= Life's Little Ironies =

1894 collection of tales by Thomas Hardy

First edition
(publ. Osgood, McIlvaine and Co.)

Life's Little Ironies is a collection of tales written by Thomas Hardy, originally published in 1894, and republished with a slightly different collection of stories, for the Uniform Edition in 1927/8.

Life's Little Ironies was published by Osgood, McIlvaine and Co. on 22 February 1894. The American edition was published by Harper & Brothers in March 1894. All the stories in the collection had previously appeared in serialised form.

==1927 edition contents==

- An Imaginative Woman
- The Son's Veto
- For Conscience' Sake
- A Tragedy Of Two Ambitions
- On the Western Circuit
- To Please His Wife
- The Fiddler of the Reels
- A Few Crusted Characters—
  - Introduction
  - Tony Kytes, the Arch-Deceiver
  - The History of the Hardcomes
  - The Superstitious Man's Story
  - Andrey Satchel and the Parson and Clerk
  - Old Andrey's Experience as a Musician
  - Absent-Mindedness in a Parish Choir
  - The Winters and the Palmleys
  - Incident in the Life of Mr. George Crookhill
  - Netty Sargent's Copyhold

There is a Prefatory Note to the revised edition, written by the author, which says this of the above contents:
“Of the following collection the first story, ‘An Imaginative Woman’, originally stood in Wessex Tales, but was brought into this volume as being more nearly its place, turning as it does upon a trick of Nature, so to speak, a physical possibility that may attach to a wife of vivid imaginings, as is well known to medical practitioners and other observers of such manifestations. The two stories named ‘A Tradition of Eighteen Hundred and Four’ and 'The Melancholy Hussar of the German Legion’, which were formerly printed in this series, were also transferred to Wessex Tales, where they more naturally belong.
The above alterations were first made in the Uniform Edition in 1927. The present narratives and sketches, though separately published at various antecedent dates, were first collected and issued in a volume in 1894. T.H.”

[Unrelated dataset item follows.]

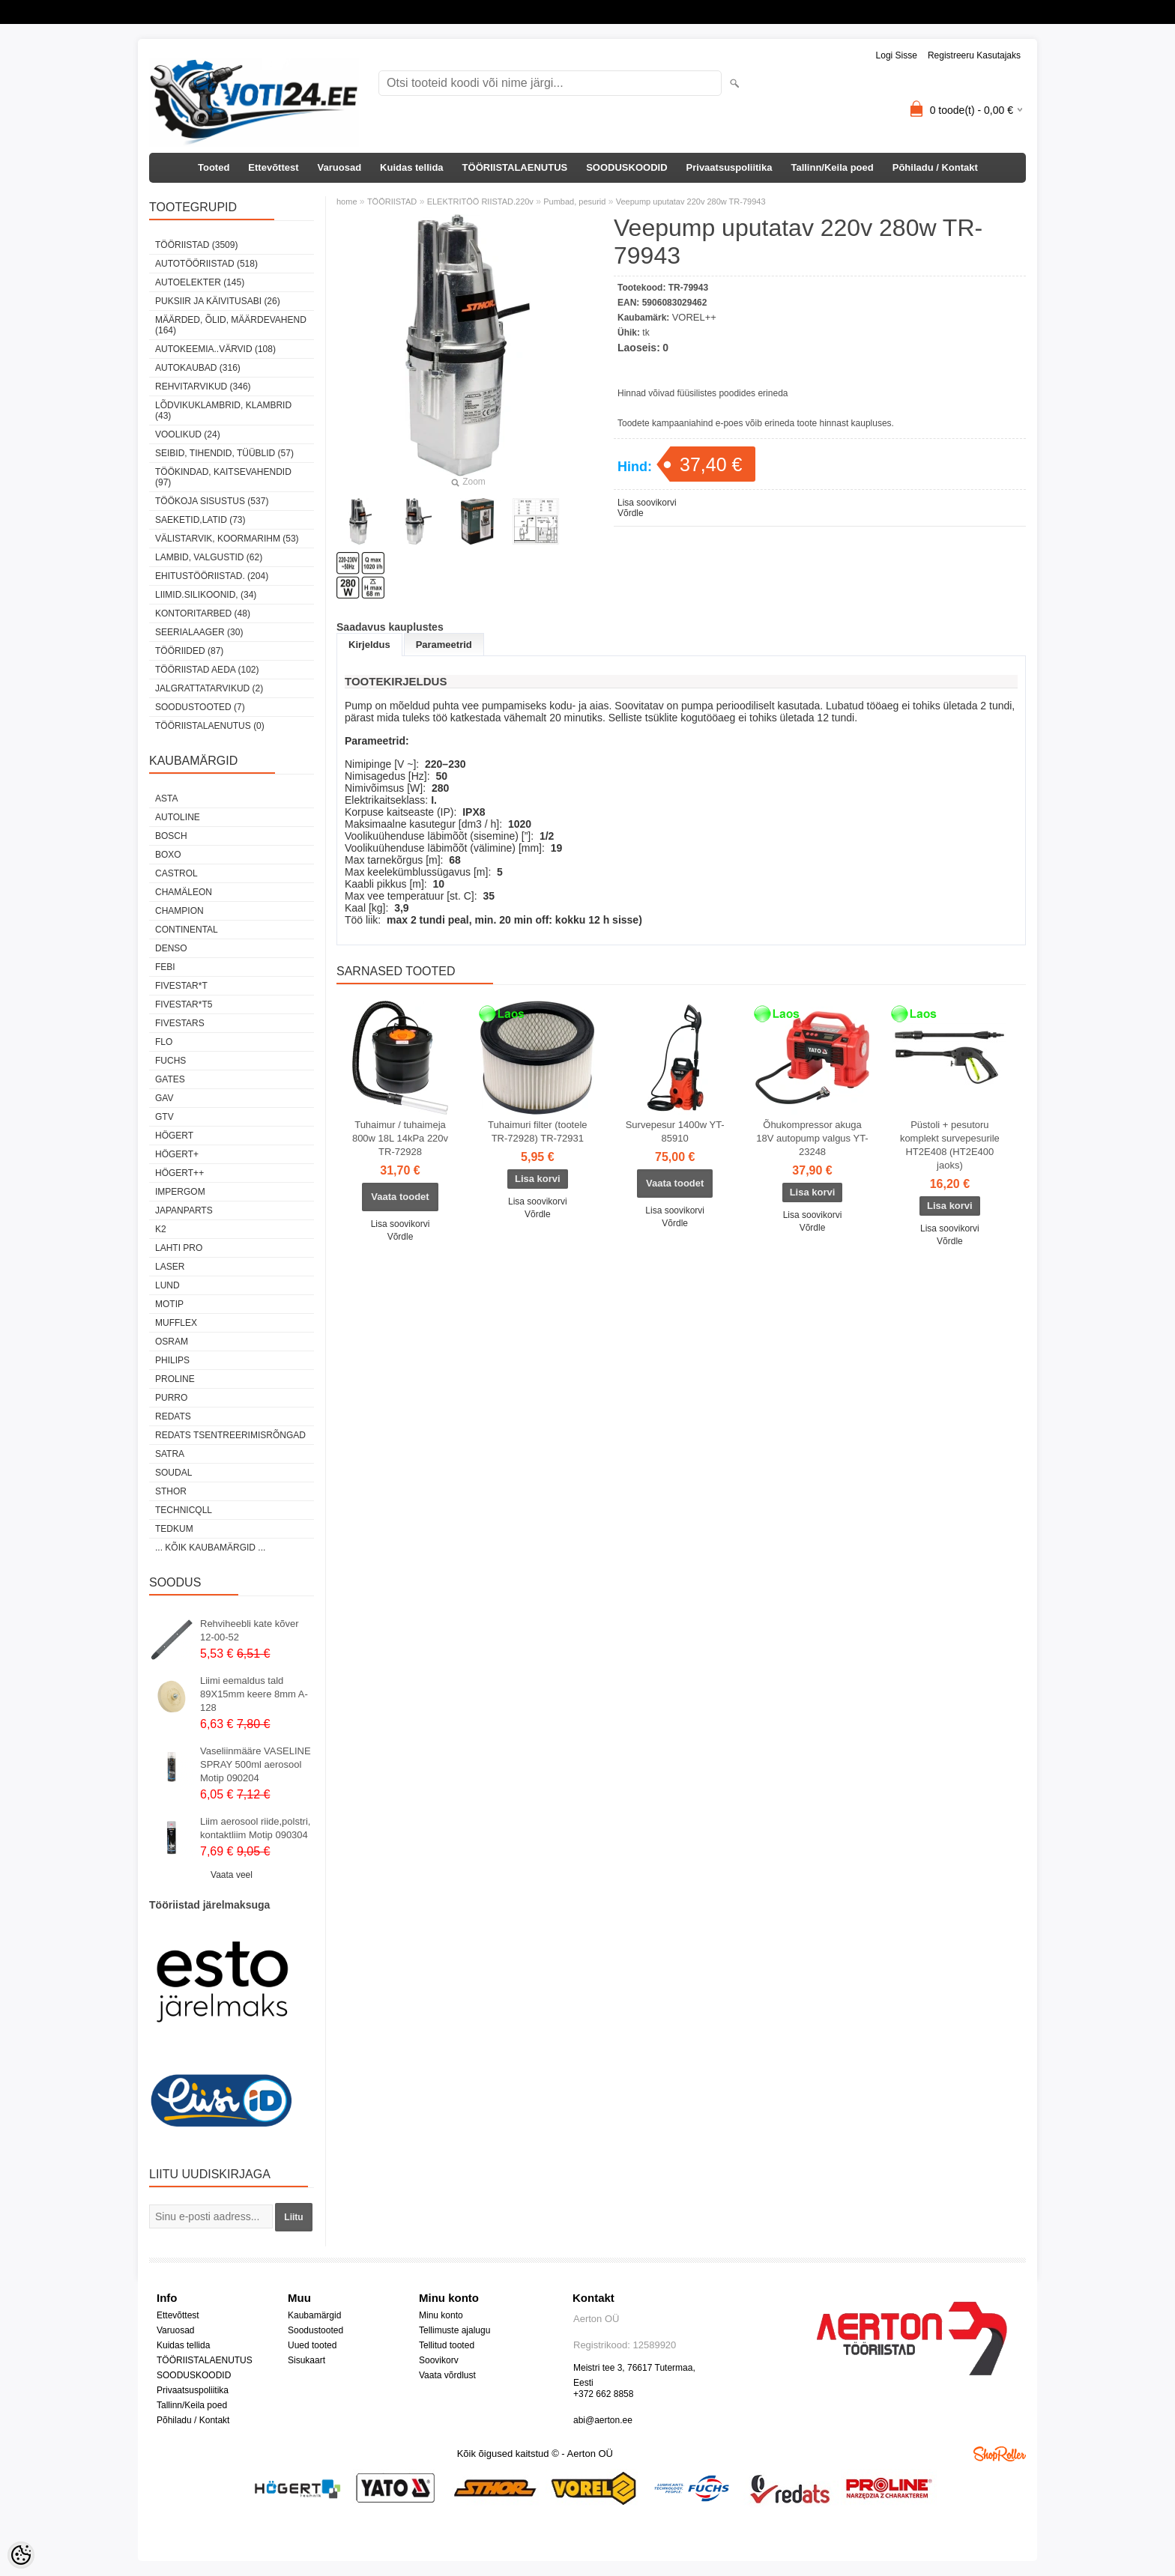 Image resolution: width=1175 pixels, height=2576 pixels. Describe the element at coordinates (166, 798) in the screenshot. I see `ASTA` at that location.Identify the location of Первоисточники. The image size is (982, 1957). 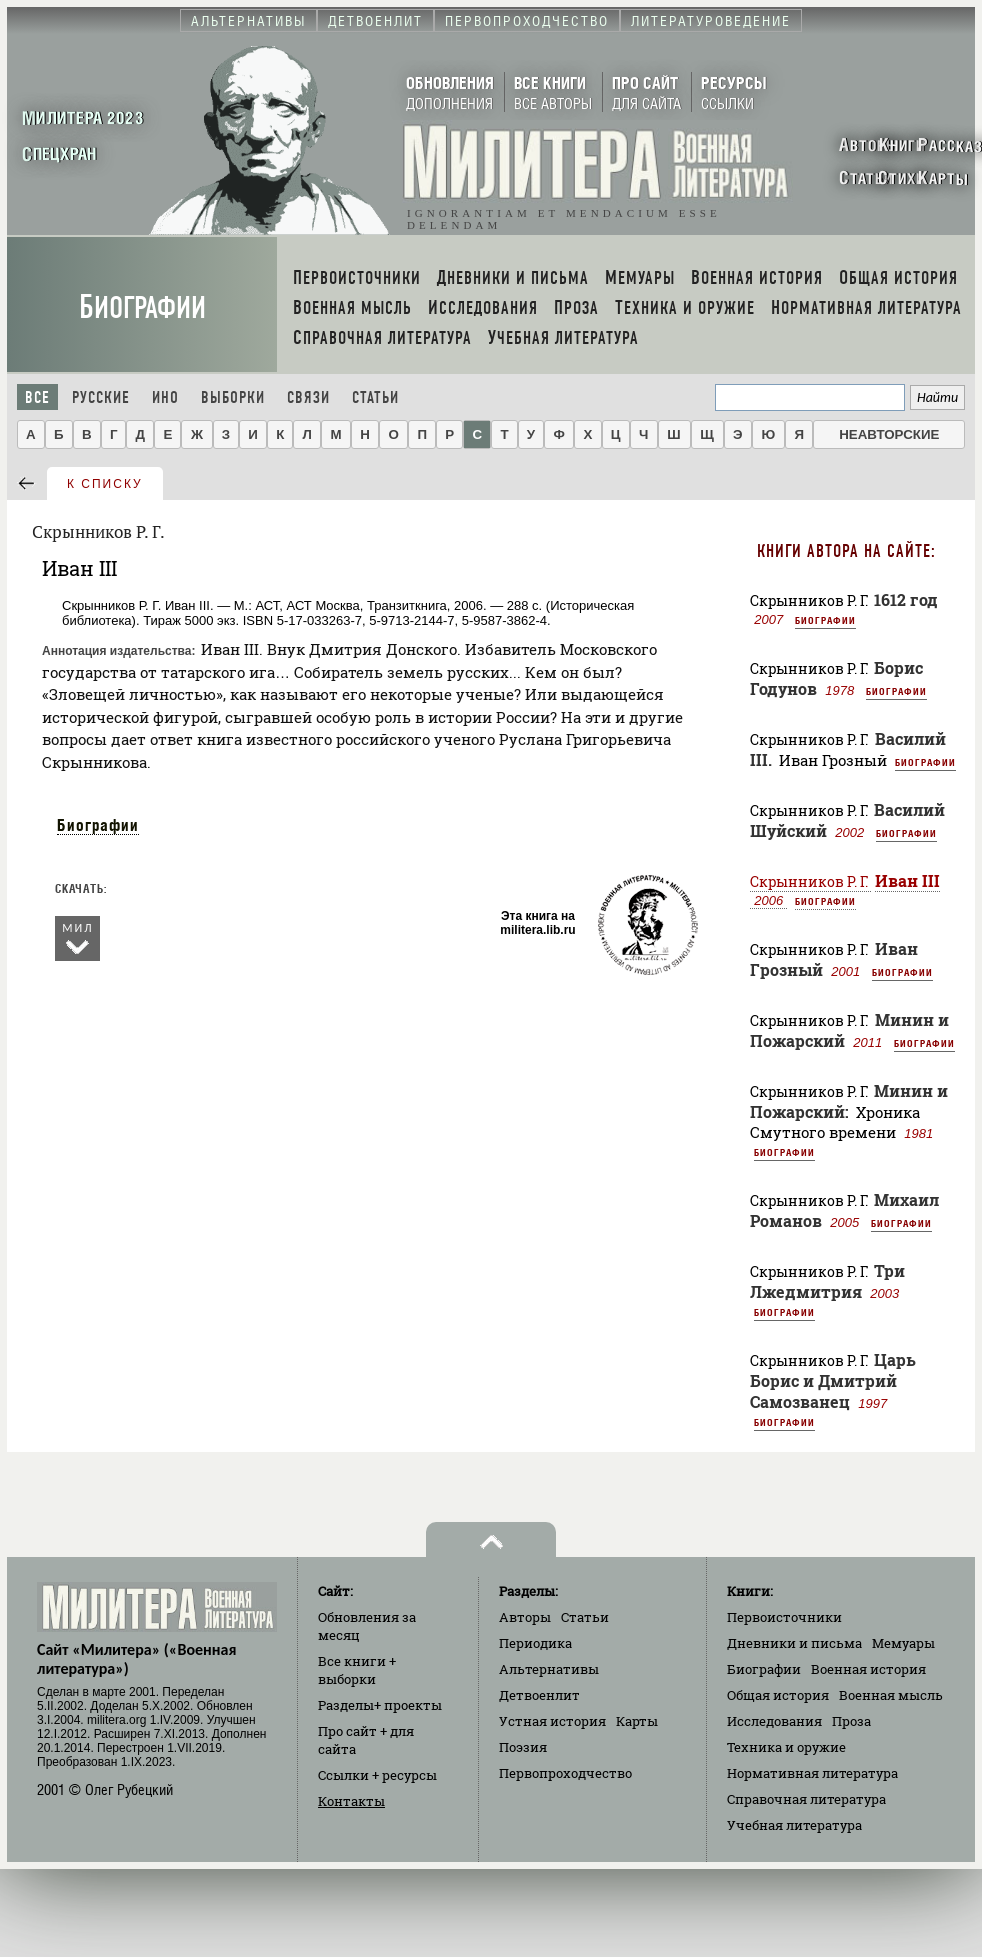
(784, 1617).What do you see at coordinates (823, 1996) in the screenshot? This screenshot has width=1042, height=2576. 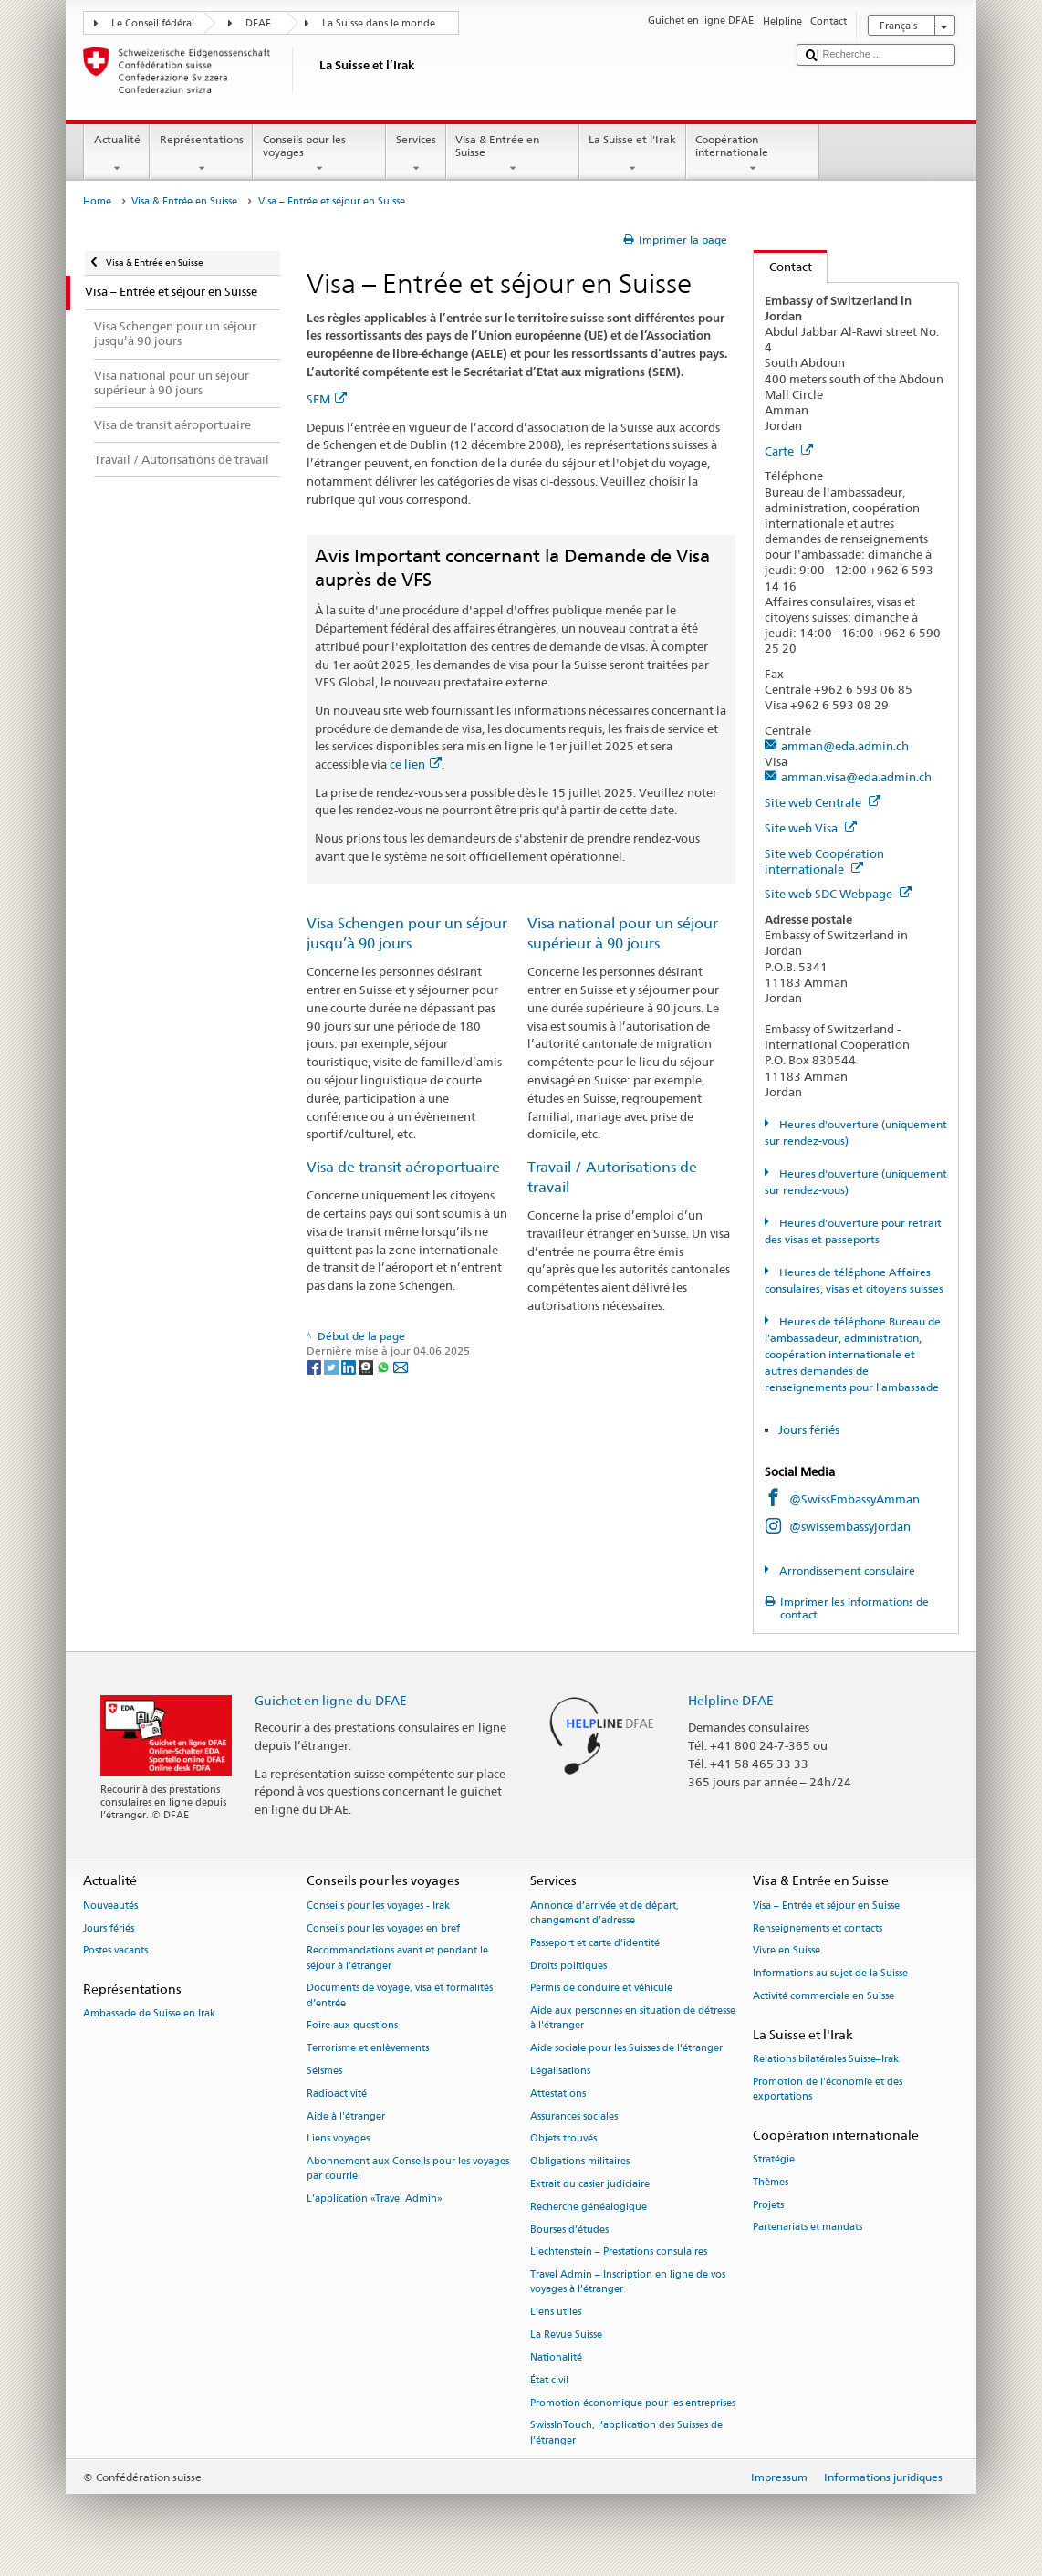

The original collection came out as a pocket edition in 1907 (reprinted nine times); the 1927 revision was reset and issued 1928 (reprinted 1929, 1937, 1953). Six of the stories (excluding "To Please His Wife" and "A Few Crusted Characters") appeared in the Penguin Classic The Fiddler of the Reels and Other Stories.

==Film and TV adaptations==

Two of the short stories were adapted as one-off TV dramas by the BBC in the 1973 anthology Wessex Tales:
- A Tragedy of Two Ambitions (21 November 1973 / BBC2)
- An Imaginative Woman (28 November 1973 / BBC2).